By Ryan Derousseau
September 26, 2012

FORTUNE — The bear: Donald Broughton, Avondale Partners

“UPS (UPS) is a great company, but I see some significant short-term headwinds. Europe is decelerating faster than Asia or America, and UPS has 14% of sales — to FedEx’s 7% — from Europe, the Middle East, and Africa. With the $6 billion purchase of European shipper TNT Express, UPS doubled down on the region. That may be the best strategic move long term, but not in the short term. UPS’s U.S. volumes were up 0.1% year over year from April to May. But that doesn’t make up for the 3.5% drop in transatlantic shipments. To say the struggling airfreight environment will magically go up is laughable. A potential Apple product launch in the fourth quarter is certainly positive for the freight market. But FedEx (FDX) moves the vast preponderance of Apple products, not UPS.”
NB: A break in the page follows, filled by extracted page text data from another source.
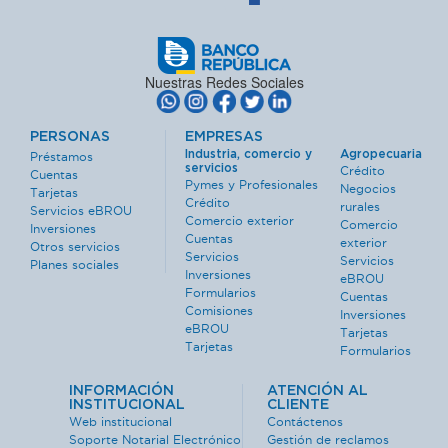
Nuestras Redes Sociales
PERSONAS
EMPRESAS
Industria, comercio y
Agropecuaria
Préstamos
servicios
Crédito
Cuentas
Pymes y Profesionales
Negocios
Tarjetas
Crédito
rurales
Servicios eBROU
Comercio exterior
Comercio
Inversiones
Cuentas
exterior
Otros servicios
Servicios
Servicios
Planes sociales
Inversiones
eBROU
Formularios
Cuentas
Comisiones
Inversiones
eBROU
Tarjetas
Tarjetas
Formularios
INFORMACIÓN
ATENCIÓN AL
INSTITUCIONAL
CLIENTE
Web institucional
Contáctenos
Soporte Notarial Electrónico
Gestión de reclamos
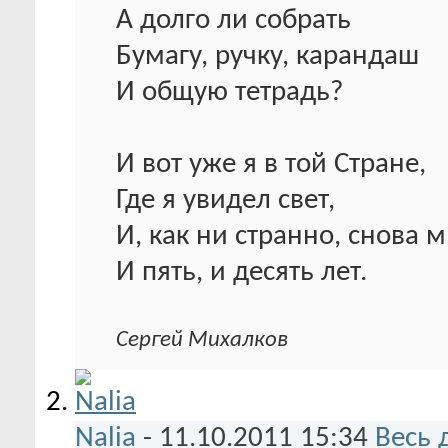
А долго ли собрать
Бумагу, ручку, карандаш
И общую тетрадь?
И вот уже я в той Стране,
Где я увидел свет,
И, как ни странно, снова 
И пять, и десять лет.
Сергей Михалков
Nalia
-
11.10.2011
15:34
Весь 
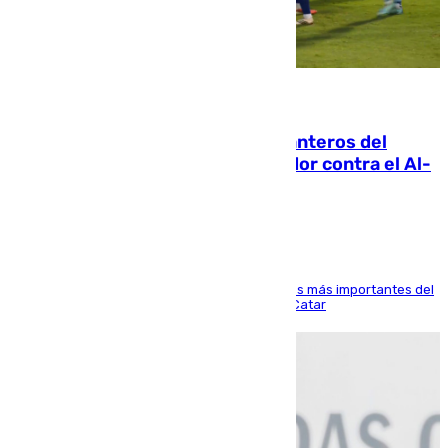
06.08.2026
Ya se han estrenado los tres delanteros del
Málaga: Eneko Jauregui, bigoleador contra el Al-
Arabi SC
El delantero vasco ha sido uno de los jugadores más importantes del
partido de los de Funes contra el conjunto de Catar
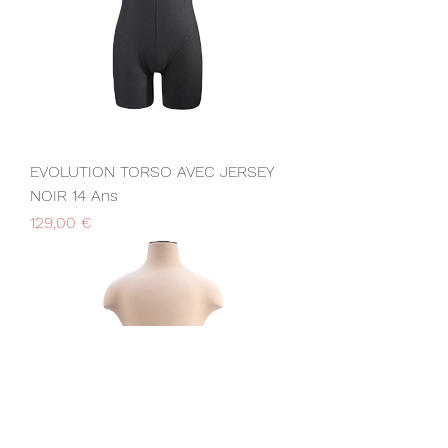
EVOLUTION TORSO AVEC JERSEY
NOIR 14 Ans
Prix
129,00 €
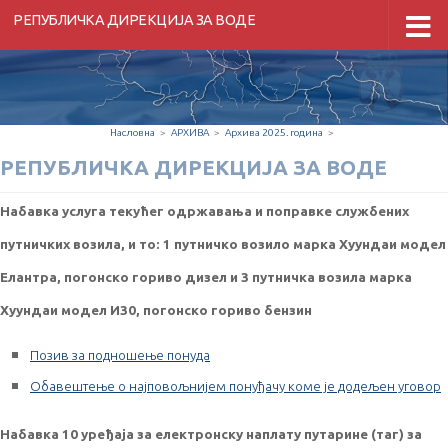
РЕПУБЛИЧКА ДИРЕКЦИЈА ЗА ВОДЕ
Скип то цонтент
Насловна
>
АРХИВА
>
Архива 2025. година
>
РЕПУБЛИЧКА ДИРЕКЦИЈА ЗА ВОДЕ
Набавка услуга текућег одржавања и поправке службених
путничких возила, и то: 1 путничко возило марка Хyундаи модел
Елантра, погонско гориво дизел и 3 путничка возила марка
Хyундаи модел И30, погонско гориво бензин
Позив за подношење понуда
Обавештење о најповољнијем понуђачу коме је додељен уговор
Набавка 10 уређаја за електронску наплату путарине (таг) за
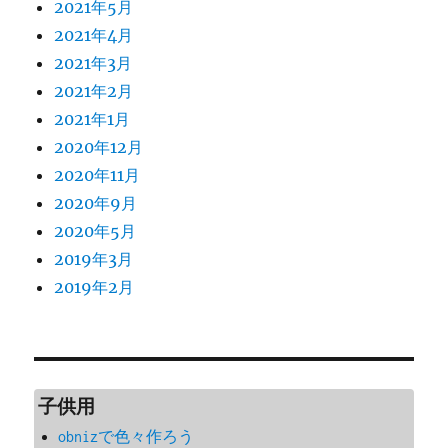
2021年5月
2021年4月
2021年3月
2021年2月
2021年1月
2020年12月
2020年11月
2020年9月
2020年5月
2019年3月
2019年2月
子供用
obnizで色々作ろう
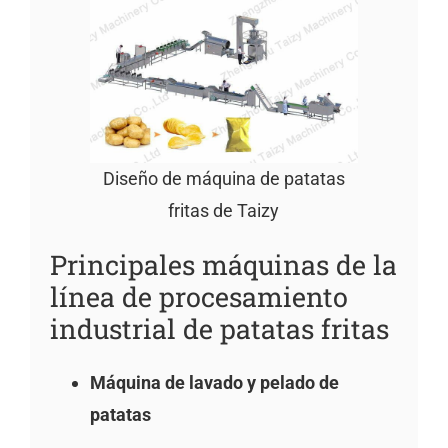
Diseño de máquina de patatas
fritas de Taizy
Principales máquinas de la
línea de procesamiento
industrial de patatas fritas
Máquina de lavado y pelado de
patatas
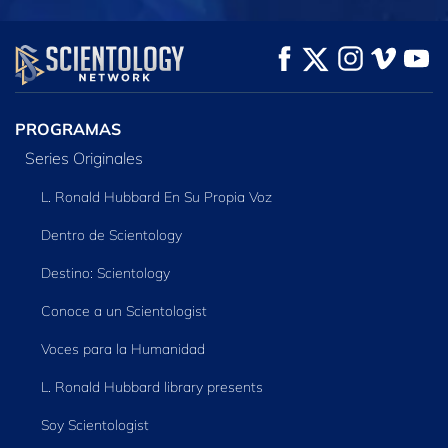
VE
VE
EXPLORA LAS
SERIES
PROGRAMAS
Series Originales
L. Ronald Hubbard En Su Propia Voz
Dentro de Scientology
Destino: Scientology
Conoce a un Scientologist
Voces para la Humanidad
L. Ronald Hubbard library presents
Soy Scientologist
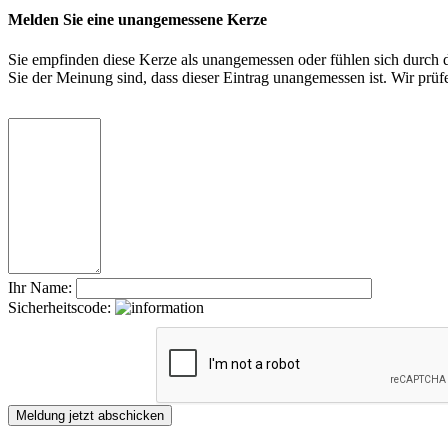
Melden Sie eine unangemessene Kerze
Sie empfinden diese Kerze als unangemessen oder fühlen sich durch di
Sie der Meinung sind, dass dieser Eintrag unangemessen ist. Wir pr
Ihr Name:
Sicherheitscode:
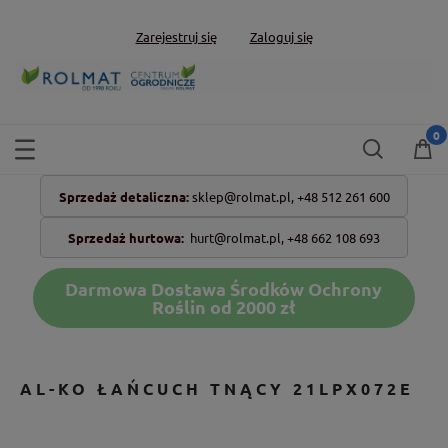
Zarejestruj się
Zaloguj się
Sprzedaż detaliczna:
sklep@rolmat.pl,
+48 512 261 600
Sprzedaż hurtowa:
hurt@rolmat.pl
,
+48 662 108 693
Darmowa Dostawa Środków Ochrony
Roślin od 2000 zł
AL-KO ŁAŃCUCH TNĄCY 21LPX072E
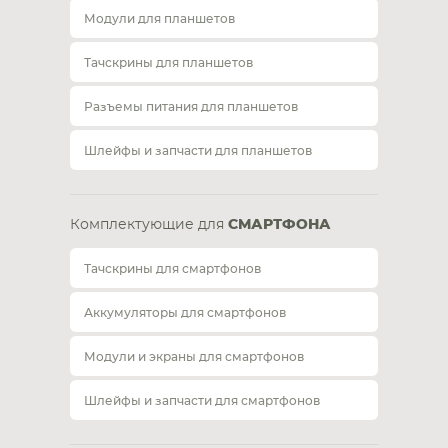
Модули для планшетов
Тачскрины для планшетов
Разъемы питания для планшетов
Шлейфы и запчасти для планшетов
Комплектующие для
СМАРТФОНА
Тачскрины для смартфонов
Аккумуляторы для смартфонов
Модули и экраны для смартфонов
Шлейфы и запчасти для смартфонов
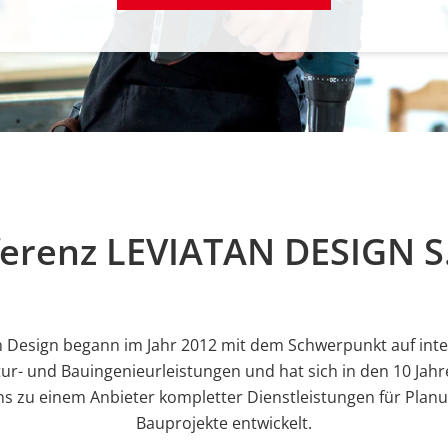
erenz LEVIATAN DESIGN S
n Design begann im Jahr 2012 mit dem Schwerpunkt auf inte
tur- und Bauingenieurleistungen und hat sich in den 10 Jahr
s zu einem Anbieter kompletter Dienstleistungen für Plan
Bauprojekte entwickelt.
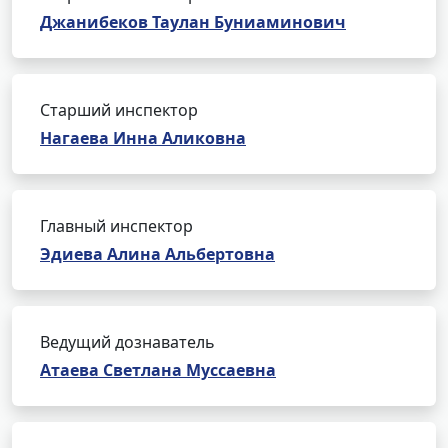
Джанибеков Таулан Буниаминович
Старший инспектор
Нагаева Инна Аликовна
Главный инспектор
Эдиева Алина Альбертовна
Ведущий дознаватель
Атаева Светлана Муссаевна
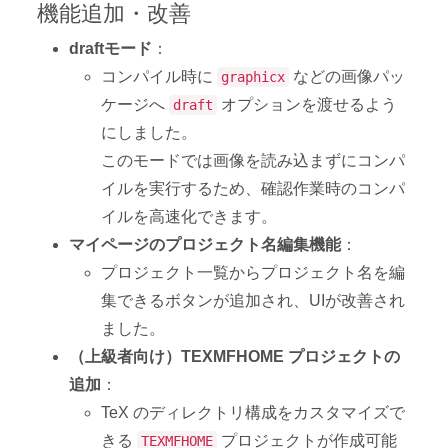
draftモード
：
コンパイル時に
などの画像パッ
graphicx
ケージへ
オプションを渡せるよう
draft
にしました。
このモードでは画像を読み込まずにコンパ
イルを実行するため、確認作業時のコンパ
イルを高速化できます。
マイページのプロジェクト名編集機能
：
プロジェクト一覧からプロジェクト名を編
集できるボタンが追加され、UIが改善され
ました。
（上級者向け）TEXMFHOME プロジェクトの
追加
：
TeX のディレクトリ構成をカスタマイズで
きる
プロジェクトが作成可能
TEXMFHOME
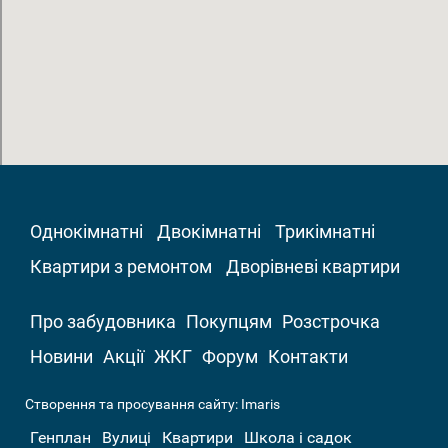
Однокімнатні
Двокімнатні
Трикімнатні
Квартири з ремонтом
Дворівневі квартири
Про забудовника
Покупцям
Розстрочка
Новини
Акції
ЖКГ
Форум
Контакти
Створення та просування сайту:
Imaris
Генплан
Вулиці
Квартири
Школа і садок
The bull: Kevin Sterling, BB&T Capital Markets

“Airfreight volume has slowed. But UPS has the unique advantage of owning its own planes, and recently garaged 10% of its fleet. UPS can then capture any surges in freight quickly by redeploying the planes. It might need to soon, if Apple buys up capacity to ship a new product. This could also increase prices for non-Apple shipments, since Apple (AAPL) commands such a large portion of the air. We also expect a record number of holiday shipments this year. Finally, TNT helps put UPS in a prime position to compete against DHL in the region. At $73, the stock is trading at about 14 times 2013 earnings. Historically, that’s an attractive entry point for UPS, and with a 3% dividend yield, we’re in with a target price of $90.”

This story is from the October 8, 2012 issue of Fortune.